*Task goal*. An exact copy is required of the lines running from the one that contains "Mask portal vein" to the end of the material, both ends included, with pictures omitted.

------ Records provided ------

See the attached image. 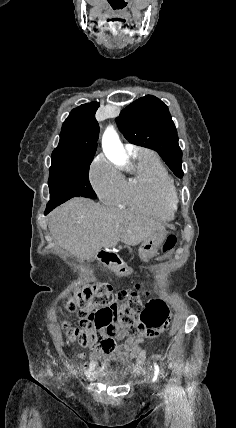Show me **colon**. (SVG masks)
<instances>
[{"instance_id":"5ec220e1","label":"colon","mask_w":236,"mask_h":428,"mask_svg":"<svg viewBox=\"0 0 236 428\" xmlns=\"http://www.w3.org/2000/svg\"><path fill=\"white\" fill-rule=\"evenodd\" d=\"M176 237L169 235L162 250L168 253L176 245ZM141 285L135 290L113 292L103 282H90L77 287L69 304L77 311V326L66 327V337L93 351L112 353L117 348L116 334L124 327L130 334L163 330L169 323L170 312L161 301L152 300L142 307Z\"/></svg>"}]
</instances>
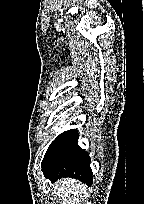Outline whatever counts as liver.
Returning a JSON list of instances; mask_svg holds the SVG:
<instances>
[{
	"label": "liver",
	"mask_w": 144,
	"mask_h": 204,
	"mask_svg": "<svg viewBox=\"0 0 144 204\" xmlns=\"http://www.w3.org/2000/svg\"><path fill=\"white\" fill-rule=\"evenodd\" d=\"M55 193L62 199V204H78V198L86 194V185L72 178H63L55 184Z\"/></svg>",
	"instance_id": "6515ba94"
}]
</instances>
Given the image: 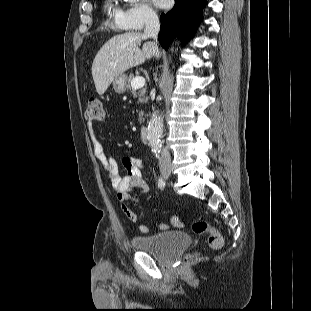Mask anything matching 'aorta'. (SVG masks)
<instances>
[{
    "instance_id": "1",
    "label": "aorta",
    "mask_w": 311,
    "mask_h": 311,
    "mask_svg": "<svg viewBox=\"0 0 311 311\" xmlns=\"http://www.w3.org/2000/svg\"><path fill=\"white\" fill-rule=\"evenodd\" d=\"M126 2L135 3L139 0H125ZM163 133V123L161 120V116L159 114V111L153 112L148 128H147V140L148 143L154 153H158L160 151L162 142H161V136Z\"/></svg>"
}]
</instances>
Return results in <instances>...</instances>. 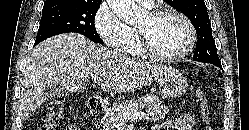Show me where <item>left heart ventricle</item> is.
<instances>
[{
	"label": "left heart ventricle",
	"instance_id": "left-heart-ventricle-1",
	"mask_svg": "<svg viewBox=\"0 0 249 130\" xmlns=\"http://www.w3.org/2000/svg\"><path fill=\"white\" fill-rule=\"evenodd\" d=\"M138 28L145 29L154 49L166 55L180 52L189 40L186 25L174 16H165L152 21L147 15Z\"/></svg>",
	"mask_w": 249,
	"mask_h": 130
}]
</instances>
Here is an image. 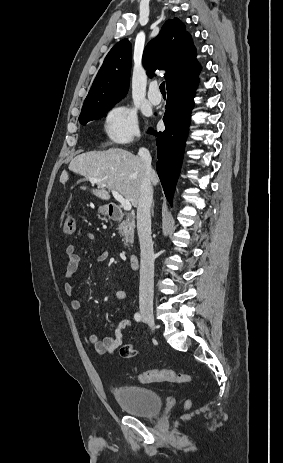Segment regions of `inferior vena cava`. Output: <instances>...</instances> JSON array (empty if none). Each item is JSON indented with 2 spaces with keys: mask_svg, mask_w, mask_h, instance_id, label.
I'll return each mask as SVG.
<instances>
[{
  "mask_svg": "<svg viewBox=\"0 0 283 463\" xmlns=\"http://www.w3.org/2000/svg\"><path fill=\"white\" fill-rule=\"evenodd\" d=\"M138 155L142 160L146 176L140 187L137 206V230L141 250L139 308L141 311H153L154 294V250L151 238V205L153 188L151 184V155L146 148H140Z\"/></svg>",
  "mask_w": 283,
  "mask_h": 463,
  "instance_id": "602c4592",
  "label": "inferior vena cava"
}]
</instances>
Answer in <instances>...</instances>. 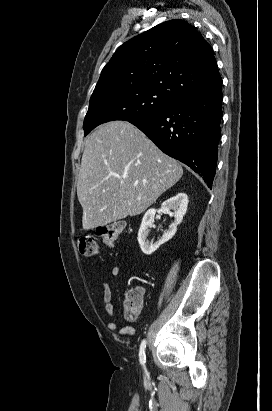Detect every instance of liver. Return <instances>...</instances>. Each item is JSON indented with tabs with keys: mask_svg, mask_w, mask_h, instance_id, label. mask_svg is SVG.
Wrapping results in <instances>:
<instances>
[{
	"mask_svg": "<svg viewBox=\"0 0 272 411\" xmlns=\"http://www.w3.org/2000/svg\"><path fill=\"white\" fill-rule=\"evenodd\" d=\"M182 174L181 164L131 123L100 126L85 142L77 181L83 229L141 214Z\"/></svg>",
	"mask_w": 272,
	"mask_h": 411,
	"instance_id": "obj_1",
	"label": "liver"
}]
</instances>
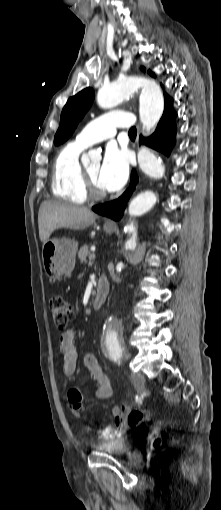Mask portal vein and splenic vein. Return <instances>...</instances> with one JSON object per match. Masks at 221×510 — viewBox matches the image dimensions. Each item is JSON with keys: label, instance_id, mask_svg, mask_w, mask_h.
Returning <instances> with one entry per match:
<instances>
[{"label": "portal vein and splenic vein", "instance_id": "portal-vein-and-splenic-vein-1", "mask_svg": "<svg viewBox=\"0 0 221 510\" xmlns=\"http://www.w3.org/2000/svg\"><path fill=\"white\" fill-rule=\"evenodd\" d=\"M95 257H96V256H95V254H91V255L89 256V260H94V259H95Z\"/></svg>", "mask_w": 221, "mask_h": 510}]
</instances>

------

*Result*.
Mask portal vein and splenic vein. Return <instances>...</instances> with one JSON object per match. Masks at 221×510 — viewBox matches the image dimensions. Each item is JSON with keys: label, instance_id, mask_svg, mask_w, mask_h.
Returning <instances> with one entry per match:
<instances>
[{"label": "portal vein and splenic vein", "instance_id": "portal-vein-and-splenic-vein-1", "mask_svg": "<svg viewBox=\"0 0 221 510\" xmlns=\"http://www.w3.org/2000/svg\"><path fill=\"white\" fill-rule=\"evenodd\" d=\"M95 257H96V256H95V254H91V255L89 256V260H94V259H95Z\"/></svg>", "mask_w": 221, "mask_h": 510}]
</instances>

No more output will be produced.